Image 2 Actual Description: “The image shows a close-up view of a car’s exterior, specifically focusing on a damaged area. The damage is labeled as a “scratch.” The scratch appears to be quite severe, with visible paint removal and underlying material exposed. The scratch is located near the edge of a panel, possibly near the wheel well or a door seam. The surrounding paint is a metallic gray color, and the scratch reveals a yellowish layer beneath the surface. The damage is significant enough to be easily noticeable”.

When tested directly to our particular dataset without any fine-tuning, these descriptions demonstrate the limitations of the pre-trained Florence-2 base model. The damage depicted in the photos is not accurately reflected by the model, which frequently produces extraneous or inaccurate information.

Next, we need to prepare our dataset specifically for the task at hand. This involves creating a custom dataset class and adding a task prefix to construct the prompts appropriately.

from torch.utils.data import Dataset

class DamageCarDataset(Dataset):
    def __init__(self, data):
        self.data = data

    def __len__(self):
        return len(self.data)

    def __getitem__(self, idx):
        example = self.data[idx]
        prompt = "Describe the damage to the car."
        description = example['description']
        image = example['image']
        if image.mode != "RGB":
            image = image.convert("RGB")
        return prompt, description, image

# Create datasets
train_dataset = DamageCarDataset(data['train'])
val_dataset = DamageCarDataset(data['test'])

Now let’s move to fine-tuning. We will create our dataset, the data collator, and start training. In A100 with 40GB memory, we can set batch size of 6. If you’re training on T4 with 15GB VRAM, you can use batch size of 1 or 2 depending on the size of the model & dataset.

import os
from torch.utils.data import DataLoader
from tqdm import tqdm


def collate_fn(batch):
    prompts, descriptions, images = zip(*batch)
    inputs = processor(text=list(prompts), images=list(images), return_tensors="pt", padding=True).to(device)
    return inputs, descriptions

# Create DataLoader
batch_size = 2  # 6
num_workers = 0

train_loader = DataLoader(train_dataset, batch_size=batch_size, collate_fn=collate_fn, num_workers=num_workers, shuffle=True)
val_loader = DataLoader(val_dataset, batch_size=batch_size, collate_fn=collate_fn, num_workers=num_workers)

# Training Function
from transformers import (AdamW, AutoProcessor, get_scheduler)

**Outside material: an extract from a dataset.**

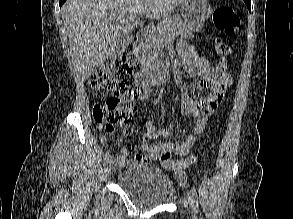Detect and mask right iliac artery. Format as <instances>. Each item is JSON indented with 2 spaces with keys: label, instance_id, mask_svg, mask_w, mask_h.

def train_model(train_loader, val_loader, model, processor, epochs=10, lr=1e-6):
    optimizer = AdamW(model.parameters(), lr=lr)
    num_training_steps = epochs * len(train_loader)
    lr_scheduler = get_scheduler(
        name="linear",
        optimizer=optimizer,
        num_warmup_steps=0,
        num_training_steps=num_training_steps,
    )

    for epoch in range(epochs):
        model.train()
        train_loss = 0
        for batch in tqdm(train_loader, desc=f"Training Epoch {epoch + 1}/{epochs}"):
            inputs, descriptions = batch

            input_ids = inputs["input_ids"]
            pixel_values = inputs["pixel_values"]
            labels = processor.tokenizer(text=list(descriptions), return_tensors="pt", padding=True, return_token_type_ids=False).input_ids.to(device)

            outputs = model(input_ids=input_ids, pixel_values=pixel_values, labels=labels)
            loss = outputs.loss

            loss.backward()
            optimizer.step()
            lr_scheduler.step()
            optimizer.zero_grad()

            train_loss += loss.item()

        avg_train_loss = train_loss / len(train_loader)
        print(f"Average Training Loss: {avg_train_loss}")

        # Validation phase
        model.eval()
        val_loss = 0
        with torch.no_grad():
            for batch in tqdm(val_loader, desc=f"Validation Epoch {epoch + 1}/{epochs}"):
                inputs, descriptions = batch

                input_ids = inputs["input_ids"]
                pixel_values = inputs["pixel_values"]
                labels = processor.tokenizer(text=list(descriptions), return_tensors="pt", padding=True, return_token_type_ids=False).input_ids.to(device)

                outputs = model(input_ids=input_ids, pixel_values=pixel_values, labels=labels)
                loss = outputs.loss

                val_loss += loss.item()

        avg_val_loss = val_loss / len(val_loader)
        print(f"Average Validation Loss: {avg_val_loss}")

        # Save model checkpoint
        output_dir = f"./model_checkpoints/epoch_{epoch+1}"
        os.makedirs(output_dir, exist_ok=True)
        model.save_pretrained(output_dir)
        processor.save_pretrained(output_dir)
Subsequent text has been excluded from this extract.